Denial and Profit
A part of me can’t believe that I am writing about clothing retailers and that fact that they are still selling “super skinny” and “toothpick” jeans – how long must we go around and around this issue and still see no change? Yet another part of me is not surprised at all; after all, the majority of people are not properly educated about mental health issues, especially eating disorders, and the goal of businesses, especially clothing retailers – is simply, profit.
This was a recent conversation I had with Christopher Willson, the Clinical Director from Dine Monte Nido, a unique outpatient program designed to help those suffering from anorexia nervosa, bulimia nervosa and binge eating disorder. Chris was furious one day when he went to buy jeans for his eight-year-old daughter and found that many of them read “super skinny!” Oh dear. Now, most businesses grasp that in order to keep their profits high they must act as good corporate citizens. Therefore, clothing retailers should listen to the cries of consumers, such as Chris, and incorporate changes that will in turn, make their customers happy. Let’s look at the bigger picture – for example, all the parents who buy jeans from clothing brands that advertise them as “super skinny”- you can expect that there are going to be some downright angry moms and dads writing letters, calling and blasting their opinions all over social media. After all, these labels place unrealistic expectations on already impressionable minds. Let’s review some statistics:
“42% of 1st-3rd grade girls want to be thinner.
81% of 10 year olds are afraid of being fat.”
You would think that clothing companies would do their research on mental health and listen to the consumers who are unhappy about how these labels are affecting their kids and teens. Anorexia nervosa has the highest mortality rate of any psychological disorder; certainly the higher ups and employees within the clothing companies must know someone who is or has been affected.
Or perhaps, they turn a blind eye, like this country has done for so long. Why? There are many reasons, but I would say that in the case of retailers a lack of education and focus on profit are the biggest culprits. To actually think about the well-being of others means to stop thinking about themselves, and to do that would (gasp!) would mean to potentially lose money, at least for the short-term.
I am relentless in advocating for change because eating disorders are an issue that affect over 30,000,000 people in America alone, and those are just the reported amounts. And, as a former fashion model who was always trying to fit into the fashion industry’s unrealistic sizes and portray an unhealthy image for impressionable minds, I am adamant about helping to restructure the business and stop the selling of products that are damaging to consumers. At the very least, we can start with mental health education – everyone needs it, especially the advertising and fashion industries.
Even if someone has not suffered from an eating disorder, almost everyone has been affected by low self-esteem and poor body image, however children and adolescents are particularly vulnerable; they don’t need added pressure from retailers telling them that they need to look a certain way in order to be accepted and valued.
Finding the Solution
Lately I have been working with California Assemblymember Marc Levine, the National Eating Disorders Association, Sara Ziff from the Model Alliance and Dr. Bryn Austin, the director of Harvard STRIPED, on AB 2539, which will create healthier standards and promote the labor rights of models in the fashion industry. One thing that has stuck out to me in reading Dr. Austin’s research is how crucial prevention is. As she puts it, there is not a whole lot of literature and research dedicated to preventing eating disorders. Tying into Dr. Austin’s research lies my main interest: mental health education in the workplace, particularly the modeling industry. When we educate, we can help to prevent. I think that back during Karen Carpenter’s unfortunate and highly publicized case, eating disorders became known and glamorized because of the media – it’s what they do, they sensationalize – but they have yet to educate the public properly about eating disorders and mental health in general.

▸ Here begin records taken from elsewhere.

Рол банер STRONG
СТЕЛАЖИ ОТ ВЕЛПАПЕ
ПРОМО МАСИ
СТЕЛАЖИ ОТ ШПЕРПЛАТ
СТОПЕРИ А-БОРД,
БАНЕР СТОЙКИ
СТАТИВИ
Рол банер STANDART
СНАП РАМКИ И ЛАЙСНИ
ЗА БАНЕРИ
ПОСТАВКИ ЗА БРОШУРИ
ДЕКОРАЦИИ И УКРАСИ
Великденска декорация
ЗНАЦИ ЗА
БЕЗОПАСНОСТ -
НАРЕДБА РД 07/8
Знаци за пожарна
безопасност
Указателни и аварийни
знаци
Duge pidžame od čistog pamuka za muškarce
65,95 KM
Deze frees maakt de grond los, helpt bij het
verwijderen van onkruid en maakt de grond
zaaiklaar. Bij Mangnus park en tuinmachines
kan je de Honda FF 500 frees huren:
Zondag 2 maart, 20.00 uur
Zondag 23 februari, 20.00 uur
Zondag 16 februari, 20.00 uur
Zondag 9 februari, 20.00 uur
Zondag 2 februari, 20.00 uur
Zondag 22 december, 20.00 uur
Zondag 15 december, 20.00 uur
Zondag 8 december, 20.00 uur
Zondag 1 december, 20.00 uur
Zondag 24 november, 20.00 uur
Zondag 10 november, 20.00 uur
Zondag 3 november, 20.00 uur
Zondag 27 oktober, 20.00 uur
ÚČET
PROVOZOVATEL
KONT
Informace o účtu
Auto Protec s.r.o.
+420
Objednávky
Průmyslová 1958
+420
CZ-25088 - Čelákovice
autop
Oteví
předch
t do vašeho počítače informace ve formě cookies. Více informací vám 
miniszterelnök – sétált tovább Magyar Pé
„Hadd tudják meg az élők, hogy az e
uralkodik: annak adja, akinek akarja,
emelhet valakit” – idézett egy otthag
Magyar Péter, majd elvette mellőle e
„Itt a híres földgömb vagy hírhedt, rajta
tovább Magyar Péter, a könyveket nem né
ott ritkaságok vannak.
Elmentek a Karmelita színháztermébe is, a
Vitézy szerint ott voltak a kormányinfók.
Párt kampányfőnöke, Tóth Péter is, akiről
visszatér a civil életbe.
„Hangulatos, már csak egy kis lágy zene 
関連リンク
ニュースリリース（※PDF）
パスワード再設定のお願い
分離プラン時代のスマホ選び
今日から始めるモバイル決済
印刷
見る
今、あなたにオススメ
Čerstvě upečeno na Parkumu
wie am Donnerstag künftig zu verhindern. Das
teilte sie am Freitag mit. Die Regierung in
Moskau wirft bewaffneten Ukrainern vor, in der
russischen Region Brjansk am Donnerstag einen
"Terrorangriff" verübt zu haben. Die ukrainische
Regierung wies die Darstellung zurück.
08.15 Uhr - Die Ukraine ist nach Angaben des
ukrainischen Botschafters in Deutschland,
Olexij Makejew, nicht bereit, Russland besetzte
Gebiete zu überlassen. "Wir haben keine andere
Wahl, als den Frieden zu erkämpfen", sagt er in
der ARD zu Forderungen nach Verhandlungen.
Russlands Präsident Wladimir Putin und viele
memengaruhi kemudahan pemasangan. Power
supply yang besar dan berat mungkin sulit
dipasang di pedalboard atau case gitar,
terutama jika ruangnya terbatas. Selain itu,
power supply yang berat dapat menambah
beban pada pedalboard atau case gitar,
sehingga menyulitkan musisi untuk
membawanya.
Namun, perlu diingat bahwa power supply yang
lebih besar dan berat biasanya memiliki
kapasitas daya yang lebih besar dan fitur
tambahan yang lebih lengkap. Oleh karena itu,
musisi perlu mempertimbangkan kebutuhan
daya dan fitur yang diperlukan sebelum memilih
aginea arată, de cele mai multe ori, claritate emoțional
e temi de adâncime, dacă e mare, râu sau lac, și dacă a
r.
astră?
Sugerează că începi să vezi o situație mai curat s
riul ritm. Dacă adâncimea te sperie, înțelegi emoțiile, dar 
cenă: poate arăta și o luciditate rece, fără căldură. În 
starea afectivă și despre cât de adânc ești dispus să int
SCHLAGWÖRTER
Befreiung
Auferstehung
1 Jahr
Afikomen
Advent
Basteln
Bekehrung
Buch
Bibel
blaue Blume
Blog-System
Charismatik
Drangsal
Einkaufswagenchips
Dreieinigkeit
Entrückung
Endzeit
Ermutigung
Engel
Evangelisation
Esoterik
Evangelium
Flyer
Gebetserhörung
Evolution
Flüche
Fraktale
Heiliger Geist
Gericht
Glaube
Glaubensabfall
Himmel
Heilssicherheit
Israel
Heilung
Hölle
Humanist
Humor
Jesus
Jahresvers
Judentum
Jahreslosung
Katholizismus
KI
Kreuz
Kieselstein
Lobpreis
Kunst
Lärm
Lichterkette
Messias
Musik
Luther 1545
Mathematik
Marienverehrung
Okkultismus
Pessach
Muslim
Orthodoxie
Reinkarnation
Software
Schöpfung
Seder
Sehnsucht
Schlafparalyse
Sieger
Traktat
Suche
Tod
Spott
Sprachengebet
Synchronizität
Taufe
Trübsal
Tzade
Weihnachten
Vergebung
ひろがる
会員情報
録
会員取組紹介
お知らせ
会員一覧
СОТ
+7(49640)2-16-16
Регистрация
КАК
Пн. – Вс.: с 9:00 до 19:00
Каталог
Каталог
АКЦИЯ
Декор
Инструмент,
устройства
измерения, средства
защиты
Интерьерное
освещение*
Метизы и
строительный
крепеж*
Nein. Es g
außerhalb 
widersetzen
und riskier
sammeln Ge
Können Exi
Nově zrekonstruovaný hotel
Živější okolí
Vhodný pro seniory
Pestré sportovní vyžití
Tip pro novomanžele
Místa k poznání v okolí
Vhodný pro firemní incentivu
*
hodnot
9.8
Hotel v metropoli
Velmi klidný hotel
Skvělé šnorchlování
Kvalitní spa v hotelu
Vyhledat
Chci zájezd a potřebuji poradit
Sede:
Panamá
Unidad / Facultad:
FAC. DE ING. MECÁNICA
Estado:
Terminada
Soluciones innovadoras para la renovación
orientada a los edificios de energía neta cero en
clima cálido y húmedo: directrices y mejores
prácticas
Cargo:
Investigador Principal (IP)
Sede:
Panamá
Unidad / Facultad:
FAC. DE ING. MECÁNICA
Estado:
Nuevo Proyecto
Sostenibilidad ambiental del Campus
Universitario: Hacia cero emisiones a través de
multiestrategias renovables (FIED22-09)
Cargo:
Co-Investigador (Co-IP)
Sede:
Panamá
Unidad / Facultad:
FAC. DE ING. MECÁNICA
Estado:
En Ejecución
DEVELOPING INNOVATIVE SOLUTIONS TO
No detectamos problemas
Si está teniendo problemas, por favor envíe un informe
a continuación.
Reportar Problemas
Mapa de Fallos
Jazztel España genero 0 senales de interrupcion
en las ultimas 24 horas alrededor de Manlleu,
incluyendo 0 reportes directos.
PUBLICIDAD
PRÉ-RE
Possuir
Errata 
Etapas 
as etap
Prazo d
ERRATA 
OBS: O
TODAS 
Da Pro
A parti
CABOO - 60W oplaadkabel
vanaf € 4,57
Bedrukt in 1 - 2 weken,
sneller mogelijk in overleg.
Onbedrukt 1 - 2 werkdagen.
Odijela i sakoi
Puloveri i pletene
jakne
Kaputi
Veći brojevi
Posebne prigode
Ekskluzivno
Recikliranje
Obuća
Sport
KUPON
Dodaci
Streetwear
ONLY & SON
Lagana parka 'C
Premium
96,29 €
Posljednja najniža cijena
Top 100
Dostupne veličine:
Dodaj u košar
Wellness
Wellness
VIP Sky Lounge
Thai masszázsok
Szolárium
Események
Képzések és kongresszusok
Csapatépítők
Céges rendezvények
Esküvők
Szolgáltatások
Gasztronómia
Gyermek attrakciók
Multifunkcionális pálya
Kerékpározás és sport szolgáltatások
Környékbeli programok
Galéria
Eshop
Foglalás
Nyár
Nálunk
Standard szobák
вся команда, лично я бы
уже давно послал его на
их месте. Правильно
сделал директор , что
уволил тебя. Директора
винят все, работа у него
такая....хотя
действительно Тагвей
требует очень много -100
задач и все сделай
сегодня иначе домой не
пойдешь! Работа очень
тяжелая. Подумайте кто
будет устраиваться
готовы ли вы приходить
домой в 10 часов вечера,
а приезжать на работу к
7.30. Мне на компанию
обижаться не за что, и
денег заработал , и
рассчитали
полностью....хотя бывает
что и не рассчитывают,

The National Eating Disorders Association has been introducing literature on eating disorders into various workplaces. Education is power because when we educate we have the knowledge to understand the what, why, when, how and who. If clothing retailers are uneducated when it comes to eating disorders and the impact their marketing schemes are having on young people, and if they are only thinking about profit, then they will continue to contribute to the mental decline and fatalities of our youth. Focusing on prevention and education in the workplace are crucial steps towards changing the way retailers and advertisers approach consumers – especially our youth.